## Dataset entries
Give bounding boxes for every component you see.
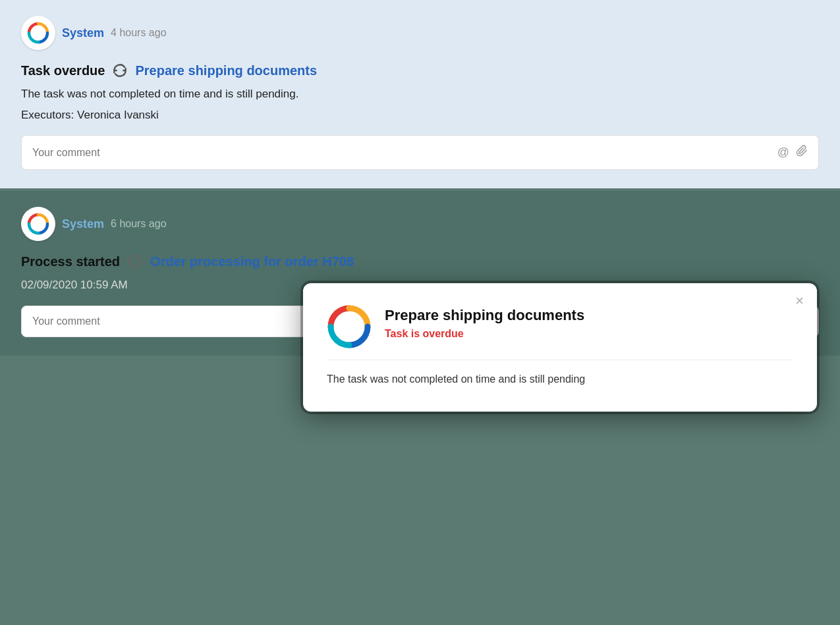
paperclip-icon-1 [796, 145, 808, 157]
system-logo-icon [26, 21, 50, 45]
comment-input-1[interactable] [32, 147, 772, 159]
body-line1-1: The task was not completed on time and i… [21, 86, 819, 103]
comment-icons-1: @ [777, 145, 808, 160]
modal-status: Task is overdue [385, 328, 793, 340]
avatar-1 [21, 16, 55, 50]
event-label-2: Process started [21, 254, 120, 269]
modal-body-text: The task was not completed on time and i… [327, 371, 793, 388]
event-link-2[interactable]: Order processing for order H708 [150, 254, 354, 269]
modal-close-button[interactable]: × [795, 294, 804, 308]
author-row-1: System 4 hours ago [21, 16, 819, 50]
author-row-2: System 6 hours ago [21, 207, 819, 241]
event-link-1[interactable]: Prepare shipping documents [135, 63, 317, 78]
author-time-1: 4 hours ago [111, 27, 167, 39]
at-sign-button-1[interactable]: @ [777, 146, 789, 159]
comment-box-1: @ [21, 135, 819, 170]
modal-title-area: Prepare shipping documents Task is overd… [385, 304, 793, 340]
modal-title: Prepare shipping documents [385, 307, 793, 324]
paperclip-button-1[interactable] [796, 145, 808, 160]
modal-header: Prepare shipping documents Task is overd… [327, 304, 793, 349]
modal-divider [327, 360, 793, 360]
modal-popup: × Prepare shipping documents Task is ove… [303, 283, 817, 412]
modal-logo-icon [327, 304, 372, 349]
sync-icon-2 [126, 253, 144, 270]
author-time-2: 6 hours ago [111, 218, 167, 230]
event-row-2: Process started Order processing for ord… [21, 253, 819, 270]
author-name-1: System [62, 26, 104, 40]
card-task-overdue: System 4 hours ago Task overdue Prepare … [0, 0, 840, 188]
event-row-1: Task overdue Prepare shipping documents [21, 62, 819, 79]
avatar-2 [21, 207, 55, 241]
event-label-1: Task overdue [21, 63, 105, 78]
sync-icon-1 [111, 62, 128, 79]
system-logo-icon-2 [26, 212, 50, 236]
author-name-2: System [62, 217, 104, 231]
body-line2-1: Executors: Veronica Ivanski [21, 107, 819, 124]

---

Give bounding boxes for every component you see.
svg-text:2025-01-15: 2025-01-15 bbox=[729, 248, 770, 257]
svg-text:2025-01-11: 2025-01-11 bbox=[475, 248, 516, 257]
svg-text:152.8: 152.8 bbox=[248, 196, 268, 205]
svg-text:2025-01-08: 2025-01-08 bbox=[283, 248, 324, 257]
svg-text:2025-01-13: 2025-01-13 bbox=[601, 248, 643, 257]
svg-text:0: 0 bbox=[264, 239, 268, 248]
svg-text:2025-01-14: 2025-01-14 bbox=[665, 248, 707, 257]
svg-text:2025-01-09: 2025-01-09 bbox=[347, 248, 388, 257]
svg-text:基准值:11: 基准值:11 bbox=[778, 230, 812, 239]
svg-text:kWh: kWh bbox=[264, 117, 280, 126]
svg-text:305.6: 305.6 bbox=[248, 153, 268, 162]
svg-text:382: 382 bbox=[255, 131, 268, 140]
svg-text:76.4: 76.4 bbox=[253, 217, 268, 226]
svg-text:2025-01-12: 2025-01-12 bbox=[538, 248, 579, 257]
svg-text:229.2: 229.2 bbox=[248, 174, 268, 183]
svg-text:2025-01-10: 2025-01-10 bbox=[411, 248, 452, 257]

## Task brief
Find the lines in the data that include "title", then copy each of them.

## Solution below
modal-title-area: Prepare shipping documents Task is overd… [385, 304, 793, 340]
modal-title: Prepare shipping documents [385, 307, 793, 324]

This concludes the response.